Intermittent type error when running CNN inside Docker container

Question

Intermittent type error when running CNN inside Docker container

Jeremiah

2022年3月7日 03:06

I've been working on a simple computer vision API with a few endpoints for grabbing useful information from ebay images. The API lives in a docker container that looks for the h5 files, downloads them if they aren't there, spins everything up and starts the server whenever the container is built. One of the endpoints is a transfer trained VGG-16 classifier that divides images into buckets for further analysis and human review. This endpoint is exhibiting some odd behavior. When I run it straight from my local machine, it works fine. However, when I run it from inside the docker container, it will work fine so long as it doesn't sit idle for too long, but if it does I will get the following error and the docker container will have to be restarted:

Cannot interpret feed_dict key as Tensor: Tensor Tensor("Placeholder:0", shape=(3, 3, 512, 512), dtype=float32) is not an element of this graph.
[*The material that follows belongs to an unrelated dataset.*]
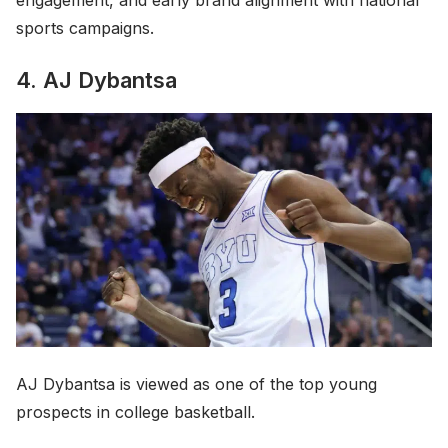
engagement, and early brand alignment with national
sports campaigns.
4. AJ Dybantsa
AJ Dybantsa is viewed as one of the top young
prospects in college basketball.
There doesn't seem to be an error in the code and the docker looks fine. I don't understand why this only happens in the containerized api and not the locally stored version. If anyone has seen this before please help!

Here is my Dockerfile

FROM python:3.7.3
WORKDIR /code
COPY requirements.txt /code
RUN pip install -r requirements.txt
RUN apt update  apt-get install tesseract-ocr -y
COPY . /code
EXPOSE 8000
CMD ["python", "-u", "manage.py", "runserver", "0.0.0.0:8000"]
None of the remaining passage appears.